Pat, the babies all look adorable. Great pics!!


----------



## Rin (Feb 6, 2013)

I just love that little Ava, well I love them all
Someday I hope to add to my home, also.


----------



## Ann Mother (Dec 18, 2013)

Cute babies😍


----------



## Bailey&Me (Mar 8, 2010)

They are all so cute, Pat!


----------



## Lacie's Mom (Oct 11, 2006)

The Lucky Bed and Biscuit is where you took me when I was there this summer. It's really a cute store and a wonderful boarding facility.

Ava and Mona Lisa look so cute in their new pjs. Now STOP calling Chyna names or she'll just have to come live with her Awntie Lynn. And if you're still planning on raising the house, all of the fluffs might want to think about coming to stay with Auntie Lynn. 

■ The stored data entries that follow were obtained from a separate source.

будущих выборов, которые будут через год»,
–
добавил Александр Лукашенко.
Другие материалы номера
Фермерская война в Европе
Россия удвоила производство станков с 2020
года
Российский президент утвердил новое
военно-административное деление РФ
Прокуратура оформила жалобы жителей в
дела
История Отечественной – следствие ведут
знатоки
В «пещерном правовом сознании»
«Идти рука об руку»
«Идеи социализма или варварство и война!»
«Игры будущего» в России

Can't believe that Tinker asked to have his picture taken. He's so cute, though. Now were are my sweet Archie and Miss Abbey?

Love Chyna's smile in the last picture. What size is she wearing?

Sending prayers for Ava. Hope it's nothing serious.


----------



## mfa (Oct 5, 2009)

They all look so cute!


----------



## chloeandj (Apr 1, 2005)

Your little team has changed and grown since the last time I've visited here. They are all so adorable!!


----------



## The A Team (Dec 1, 2005)

chloeandj said:


> Your little team has changed and grown since the last time I've visited here. They are all so adorable!!


Hey Jodi!!! We're up to 6 now. Life is good!!! Haven't talked with you in ages!!


----------



## LovelyLily (Mar 26, 2013)

So adorable! Little Ava looks so innocent and serious in her pictures. So precious.

Linda


----------